#### Input material:

______________________________

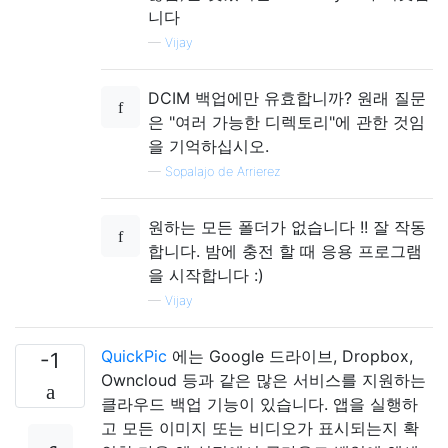
니다
—
Vijay
DCIM 백업에만 유효합니까? 원래 질문
은 "여러 가능한 디렉토리"에 관한 것임
을 기억하십시오.
—
Sopalajo de Arrierez
원하는 모든 폴더가 없습니다 !! 잘 작동
합니다. 밤에 충전 할 때 응용 프로그램
을 시작합니다 :)
—
Vijay
QuickPic
에는 Google 드라이브, Dropbox,
-1
Owncloud 등과 같은 많은 서비스를 지원하는
클라우드 백업 기능이 있습니다. 앱을 실행하
고 모든 이미지 또는 비디오가 표시되는지 확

______________________________

#### Assigned task:
Where the material contains pictures, leave them out and copy the rest verbatim.

#### Answer to the exercise:
니다
—
Vijay
DCIM 백업에만 유효합니까? 원래 질문
은 "여러 가능한 디렉토리"에 관한 것임
을 기억하십시오.
—
Sopalajo de Arrierez
원하는 모든 폴더가 없습니다 !! 잘 작동
합니다. 밤에 충전 할 때 응용 프로그램
을 시작합니다 :)
—
Vijay
QuickPic
에는 Google 드라이브, Dropbox,
-1
Owncloud 등과 같은 많은 서비스를 지원하는
클라우드 백업 기능이 있습니다. 앱을 실행하
고 모든 이미지 또는 비디오가 표시되는지 확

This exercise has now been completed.